[Bioc-devel] Dependencies in Bioconductor dockers

Tue Sep 1 08:50:10 CEST 2015

On 08/31/2015 09:52 AM, Laurent Gatto wrote:
> On 29 August 2015 01:19, Martin Morgan wrote:
>
>> On 08/28/2015 02:51 PM, Dan Tenenbaum wrote:
>>>
>>> ----- Original Message -----
>>>> From: "Laurent Gatto" <lg390 at cam.ac.uk>
>>>> To: "Dan Tenenbaum" <dtenenba at fredhutch.org>
>>>> Cc: "Kasper Daniel Hansen" <kasperdanielhansen at gmail.com>, "bioC-devel" <bioc-devel at stat.math.ethz.ch>, "Laurent
>>>> Gatto" <lg390 at cam.ac.uk>
>>>> Sent: Friday, August 28, 2015 2:28:29 PM
>>>> Subject: Re: [Bioc-devel] Dependencies in Bioconductor dockers
>>>>
>>>>
>>>> On 28 August 2015 20:42, Dan Tenenbaum wrote:
>>>>
>>>>> ----- Original Message -----
>>>>>> From: "Kasper Daniel Hansen" <kasperdanielhansen at gmail.com>
>>>>>> To: "Laurent Gatto" <lg390 at cam.ac.uk>
>>>>>> Cc: "bioC-devel" <bioc-devel at stat.math.ethz.ch>
>>>>>> Sent: Wednesday, August 26, 2015 2:36:08 PM
>>>>>> Subject: Re: [Bioc-devel] Dependencies in Bioconductor dockers
>>>>>>
>>>>>> This might be especially nice if we use the docker containers for
>>>>>> R
>>>>>> CMD
>>>>>> check.
>>>>>>
>>>>> In this case, you would be checking your own package, right, so the
>>>>> docker image cannot know in advance what the Suggests dependencies
>>>>> of
>>>>> your package are.
>>>>>
>>>>> [More below].
>>>>>
>>>>>
>>>>>> On Wed, Aug 26, 2015 at 10:56 PM, Laurent Gatto <lg390 at cam.ac.uk>
>>>>>> wrote:
>>>>>>
>>>>>>> Dear all,
>>>>>>>
>>>>>>> As far as I can see, the Suggests dependencies of a package are
>>>>>>> not
>>>>>>> included in the docker containers.
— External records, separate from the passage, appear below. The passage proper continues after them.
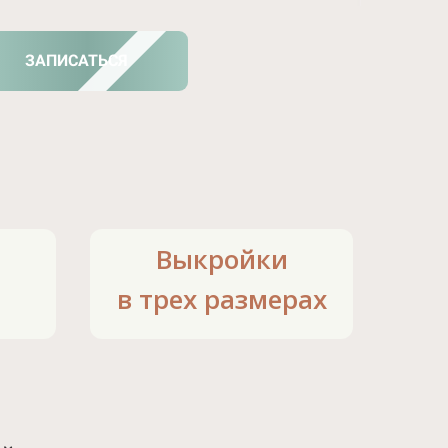
ЗАПИСАТЬСЯ
Выкройки
в трех размерах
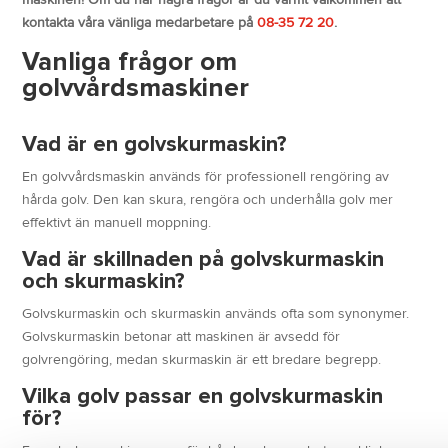
maskinen! Om du har några frågor är du varmt välkommen att
kontakta våra vänliga medarbetare på
08-35 72 20
.
Vanliga frågor om
golvvårdsmaskiner
Vad är en golvskurmaskin?
En golvvårdsmaskin används för professionell rengöring av
hårda golv. Den kan skura, rengöra och underhålla golv mer
effektivt än manuell moppning.
Vad är skillnaden på golvskurmaskin
och skurmaskin?
Golvskurmaskin och skurmaskin används ofta som synonymer.
Golvskurmaskin betonar att maskinen är avsedd för
golvrengöring, medan skurmaskin är ett bredare begrepp.
Vilka golv passar en golvskurmaskin
för?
Would you consider adding
>>>>>>> these?
>>>>>>> It
>>>>>>> would be nice to be able to run all examples and vignette code
>>>>>>> of
>>>>>>> the
>>>>>>> packages available in a container.
>>>>>
>>>>> Adding the Suggests dependencies of all packages installed on the
>>>>> image is going to make the image much bigger. This request comes
>>>>> soon
>>>>> after other requests to reduce the size of the images. We should
>>>>> probably have a wider discussion and decide exactly what type of
>>>>> docker images we want to have.
>>>>>
>>>>> Use cases that have been mentioned are:
>>>>>
>>>>>     - an image for building/checking with travis (sounds similar to
>>>>>       Kasper's request above).  For this one in particular, small
>>>>>       size is
>>>>>       important as Travis has to build its environment from scratch
>>>>>       every
>>>>>       time, and loading large images takes too long.
>>>>>     - an image that has the Suggests dependencies of all installed
>>>>>       packages installed.
>>>>>
>>>>> We might want to pick a different way to decide what packages are
>>>>> installed on a given image.  Currently we install all packages with
>>>>> a
>>>>> given biocView (Sequencing for example) and this leads to very
>>>>> large
>>>>> images (sequencing = ~7.5GB).
>>>> Thank you for these clarifications, Dan.
>>>>
>>>> If there is interest in having full/complete containers in addition
>>>> to
>>>> requiring light ones, would it make sense to distribute both? Would
>>>> that
>>>> be much overhead?
>>>>
>>> I think it definitely makes sense to distribute the light containers. (and even then, I want to see how small a 'light' container is--one that contains R, LaTeX, and every system dependency that we know about)
>>> I am a little hesitant to make the existing bloated containers even bigger by adding all the Suggests dependencies. That's why I said we might want to revisit the way we decide what packages are on a given container. Right now we use biocViews (Microarray, Sequencing, Proteomics, FlowCytometry) but that results in huge containers containing many packages that people arguably don't use that much but just happen to have the correct biocView. Of course it does have the benefit of being a somewhat democratic method.
>>>
>> I don't really know what I'm talking about, but does it make sense to think of
>> the docker images provided by Bioconductor as building blocks for more
>> specialized containers? i.e., that it should not be 'hard' for a developer to
>> make an image that is appropriate for their particular needs?
>>
>> It seems like there's value to some level of nimbleness provided by small
>> container size. I also wonder about LaTeX -- it seems like HTML vignettes are
>> way better, and since docker images are forward-looking, maybe the images should
>> be provisioned with the notion that they'll support HTML?
>>
>> Maybe there could be a docker-factory script that would take the name of a base
>> image and the path to a package repository, and create a derived image with the
>> additional necessary dependencies?
> That sounds like a great idea. It would still be nice if Bioconductor
> kept the topic specific containers (flow, microarrays, proteomics,
> sequencing).
>
> Laurent
>
>

I can pitch in a viewpoint here... I'm doing basically exactly this. 
I've created several of my own Dockerfiles, which essentially use the 
base bioconductor images, and then build on these various combinations 
of packages that I need; one for production, one for development, etc.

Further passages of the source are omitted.